=== Task inputs ===

------------------------------

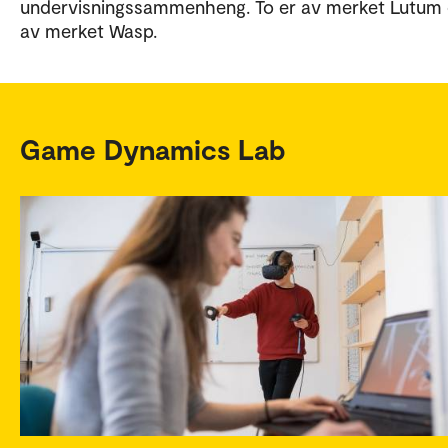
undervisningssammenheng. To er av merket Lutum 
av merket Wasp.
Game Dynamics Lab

------------------------------

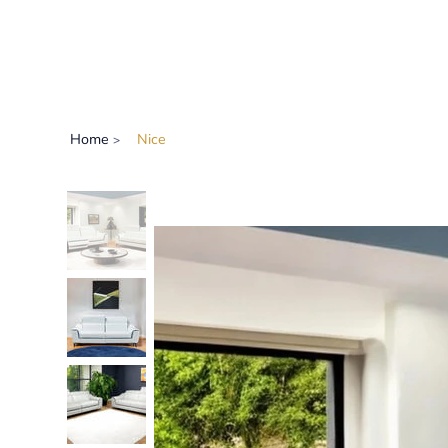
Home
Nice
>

------------------------------

=== What you need to do ===
Scan the data for lines with the word "merket". Report only how many there are.

=== Answer ===
2